=== Section Start ===

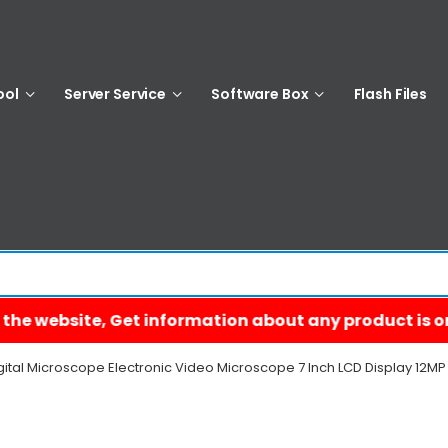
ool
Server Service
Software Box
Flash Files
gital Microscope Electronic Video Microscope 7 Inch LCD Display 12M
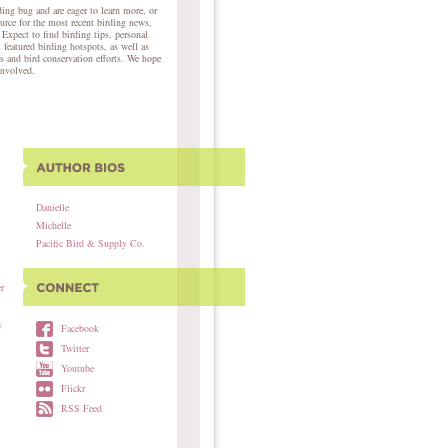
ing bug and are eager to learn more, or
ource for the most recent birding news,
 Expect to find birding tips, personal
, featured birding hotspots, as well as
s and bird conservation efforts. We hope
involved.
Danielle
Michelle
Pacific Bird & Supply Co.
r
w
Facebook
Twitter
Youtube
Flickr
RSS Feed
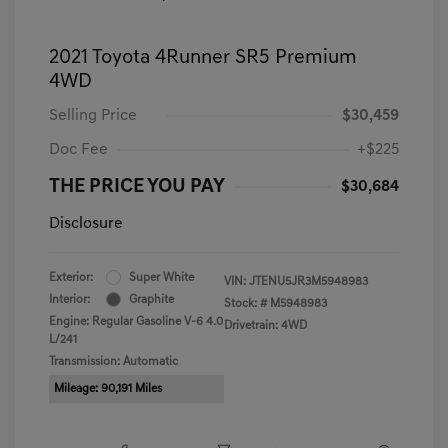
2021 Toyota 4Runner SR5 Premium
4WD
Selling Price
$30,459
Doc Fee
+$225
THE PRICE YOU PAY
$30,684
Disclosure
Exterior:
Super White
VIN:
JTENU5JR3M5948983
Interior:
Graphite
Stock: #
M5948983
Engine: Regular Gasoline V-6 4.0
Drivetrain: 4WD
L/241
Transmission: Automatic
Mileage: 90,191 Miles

=== Section End ===
=== Section Start ===

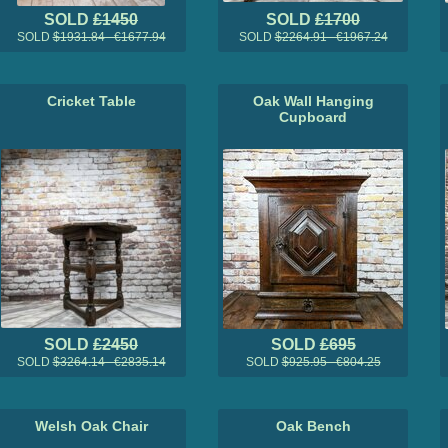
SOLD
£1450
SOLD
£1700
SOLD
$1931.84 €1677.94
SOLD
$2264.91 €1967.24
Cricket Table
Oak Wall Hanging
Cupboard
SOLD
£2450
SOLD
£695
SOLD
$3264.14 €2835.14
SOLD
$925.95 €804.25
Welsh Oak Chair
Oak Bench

=== Section End ===

What to produce:
In the listing above, find the line containing "Software Box" and the line containing "Mileage: 90,191 Miles"; print those lines and every line between them exactly, leaving out pictures.

Answer to the exercise:
Software Box
Flash Files
gital Microscope Electronic Video Microscope 7 Inch LCD Display 12M
ing bug and are eager to learn more, or
ource for the most recent birding news,
 Expect to find birding tips, personal
, featured birding hotspots, as well as
s and bird conservation efforts. We hope
involved.
Danielle
Michelle
Pacific Bird & Supply Co.
r
w
Facebook
Twitter
Youtube
Flickr
RSS Feed
2021 Toyota 4Runner SR5 Premium
4WD
Selling Price
$30,459
Doc Fee
+$225
THE PRICE YOU PAY
$30,684
Disclosure
Exterior:
Super White
VIN:
JTENU5JR3M5948983
Interior:
Graphite
Stock: #
M5948983
Engine: Regular Gasoline V-6 4.0
Drivetrain: 4WD
L/241
Transmission: Automatic
Mileage: 90,191 Miles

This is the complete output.